El Gobierno confirmó la destrucción de un puente construido de manera ilegal sobre la zanja fronteriza de Colchane, en la Región de Tarapacá, luego de detectarse que la estructura era utilizada para sortear los controles desplegados por el Ejército y Carabineros en el límite con Bolivia.
De acuerdo con información dada a conocer por Meganoticias, el paso clandestino habría sido habilitado mediante el uso de maquinaria pesada y una logística especializada, permitiendo el desplazamiento irregular de vehículos robados, personas que ingresaban o salían del país sin control migratorio y mercancías vinculadas a actividades ilícitas.
Frente a esta situación, el ministro de Seguridad Pública, Martín Arrau, advirtió sobre el nivel de organización de las bandas que operan en el sector fronterizo. En ese contexto, sostuvo que “tenemos un enemigo poderoso, no se malentienda, un adversario”, al referirse a la capacidad operativa y financiera del crimen organizado.
La autoridad agregó que estas organizaciones cuentan con recursos suficientes para movilizar información, tecnología y ejercer influencia sobre distintas instituciones. Por ello, recalcó la necesidad de fortalecer las medidas de control y vigilancia en la zona norte del país.
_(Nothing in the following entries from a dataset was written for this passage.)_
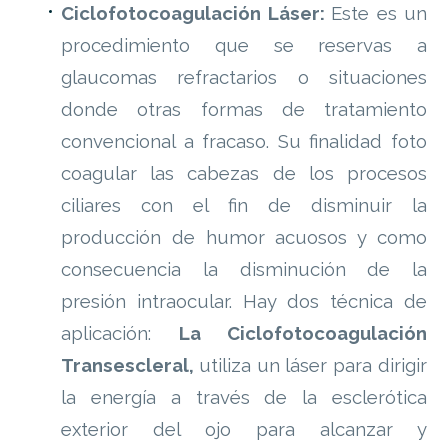
Ciclofotocoagulación Láser:
Este es un
procedimiento que se reservas a
glaucomas refractarios o situaciones
donde otras formas de tratamiento
convencional a fracaso. Su finalidad foto
coagular las cabezas de los procesos
ciliares con el fin de disminuir la
producción de humor acuosos y como
consecuencia la disminución de la
presión intraocular. Hay dos técnica de
aplicación:
La Ciclofotocoagulación
Transescleral,
utiliza un láser para dirigir
la energía a través de la esclerótica
exterior del ojo para alcanzar y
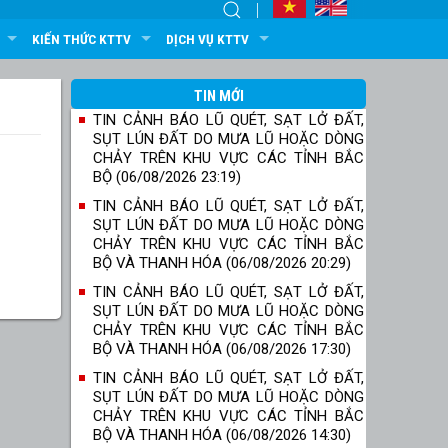
KIẾN THỨC KTTV
DỊCH VỤ KTTV
TIN MỚI
TIN CẢNH BÁO LŨ QUÉT, SẠT LỞ ĐẤT,
SỤT LÚN ĐẤT DO MƯA LŨ HOẶC DÒNG
CHẢY TRÊN KHU VỰC CÁC TỈNH BẮC
BỘ (06/08/2026 23:19)
TIN CẢNH BÁO LŨ QUÉT, SẠT LỞ ĐẤT,
SỤT LÚN ĐẤT DO MƯA LŨ HOẶC DÒNG
CHẢY TRÊN KHU VỰC CÁC TỈNH BẮC
BỘ VÀ THANH HÓA (06/08/2026 20:29)
TIN CẢNH BÁO LŨ QUÉT, SẠT LỞ ĐẤT,
SỤT LÚN ĐẤT DO MƯA LŨ HOẶC DÒNG
CHẢY TRÊN KHU VỰC CÁC TỈNH BẮC
BỘ VÀ THANH HÓA (06/08/2026 17:30)
TIN CẢNH BÁO LŨ QUÉT, SẠT LỞ ĐẤT,
SỤT LÚN ĐẤT DO MƯA LŨ HOẶC DÒNG
CHẢY TRÊN KHU VỰC CÁC TỈNH BẮC
BỘ VÀ THANH HÓA (06/08/2026 14:30)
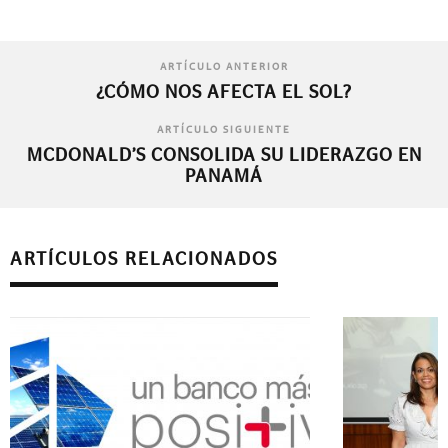
ARTÍCULO ANTERIOR
¿CÓMO NOS AFECTA EL SOL?
ARTÍCULO SIGUIENTE
MCDONALD’S CONSOLIDA SU LIDERAZGO EN
PANAMÁ
ARTÍCULOS RELACIONADOS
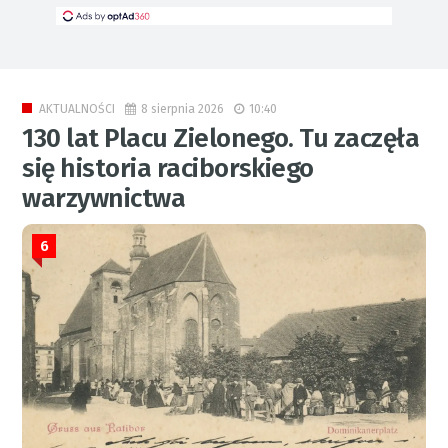
8 sierpnia 2026
10:40
AKTUALNOŚCI
130 lat Placu Zielonego. Tu zaczęła
się historia raciborskiego
warzywnictwa
6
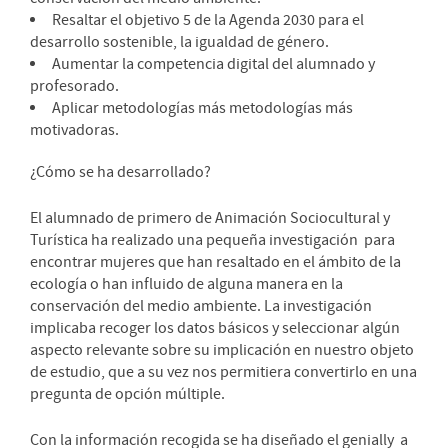
Resaltar el objetivo 5 de la Agenda 2030 para el
desarrollo sostenible, la igualdad de género.
Aumentar la competencia digital del alumnado y
profesorado.
Aplicar metodologías más metodologías más
motivadoras.
¿Cómo se ha desarrollado?
El alumnado de primero de Animación Sociocultural y
Turística ha realizado una pequeña investigación para
encontrar mujeres que han resaltado en el ámbito de la
ecología o han influido de alguna manera en la
conservación del medio ambiente. La investigación
implicaba recoger los datos básicos y seleccionar algún
aspecto relevante sobre su implicación en nuestro objeto
de estudio, que a su vez nos permitiera convertirlo en una
pregunta de opción múltiple.
Con la información recogida se ha diseñado el genially a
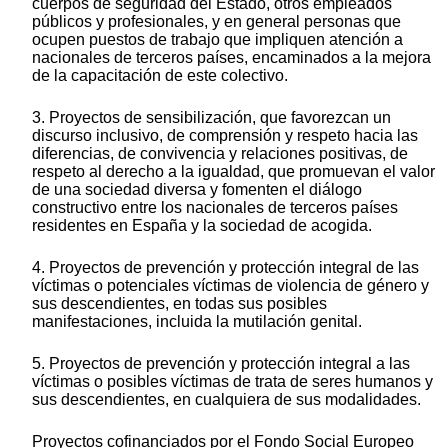
cuerpos de seguridad del Estado, otros empleados
públicos y profesionales, y en general personas que
ocupen puestos de trabajo que impliquen atención a
nacionales de terceros países, encaminados a la mejora
de la capacitación de este colectivo.
3. Proyectos de sensibilización, que favorezcan un
discurso inclusivo, de comprensión y respeto hacia las
diferencias, de convivencia y relaciones positivas, de
respeto al derecho a la igualdad, que promuevan el valor
de una sociedad diversa y fomenten el diálogo
constructivo entre los nacionales de terceros países
residentes en España y la sociedad de acogida.
4. Proyectos de prevención y protección integral de las
víctimas o potenciales víctimas de violencia de género y
sus descendientes, en todas sus posibles
manifestaciones, incluida la mutilación genital.
5. Proyectos de prevención y protección integral a las
víctimas o posibles víctimas de trata de seres humanos y
sus descendientes, en cualquiera de sus modalidades.
Proyectos cofinanciados por el Fondo Social Europeo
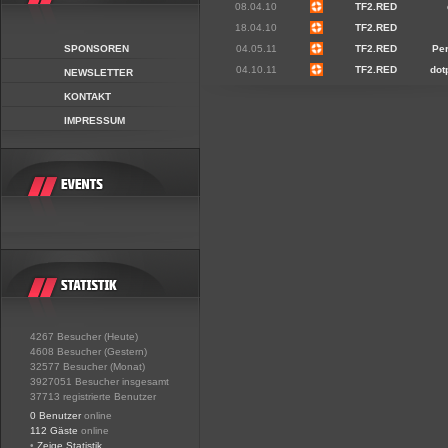
08.04.10
TF2.RED
18.04.10
TF2.RED
SPONSOREN
04.05.11
TF2.RED
Per
04.10.11
TF2.RED
dot
NEWSLETTER
KONTAKT
IMPRESSUM
4267 Besucher (Heute)
4608 Besucher (Gestern)
32577 Besucher (Monat)
3927051 Besucher insgesamt
37713 registrierte Benutzer
0 Benutzer
online
112 Gäste
online
•
Zeige Statistik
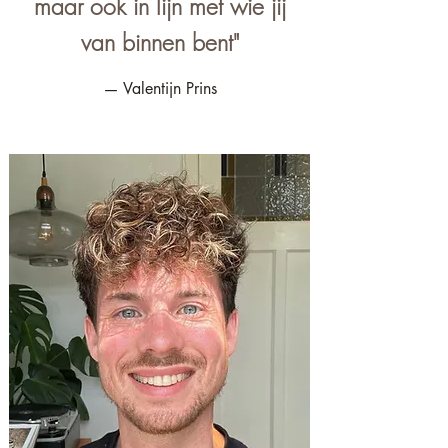
maar ook in lijn met wie jij
van binnen bent"​
— Valentijn Prins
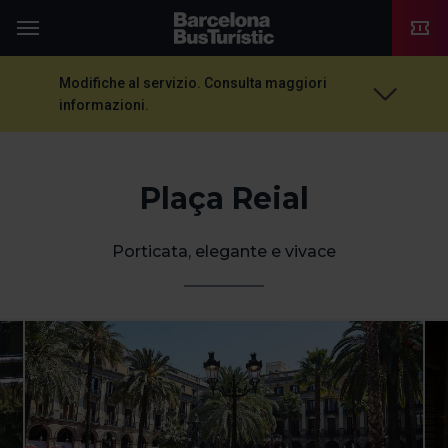
TMB-OCI
Menu
Modifiche al servizio. Consulta maggiori
informazioni.
Plaça Reial
Porticata, elegante e vivace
Como parte de la respuesta estatal, el Ministerio de Obras Públicas realizará durante esta semana una nueva intervención en la zanja fronteriza para eliminar la estructura ilegal, una vez que se disponga de la maquinaria necesaria para ejecutar los trabajos.
Junto con ello, el Ejecutivo instruyó el reforzamiento de los patrullajes diurnos y nocturnos en el sector, además de la instalación de puestos avanzados de observación y la ampliación de los sistemas de vigilancia mediante sensores de alta resolución y televigilancia remota, con el objetivo de dificultar nuevas acciones destinadas a vulnerar los controles fronterizos.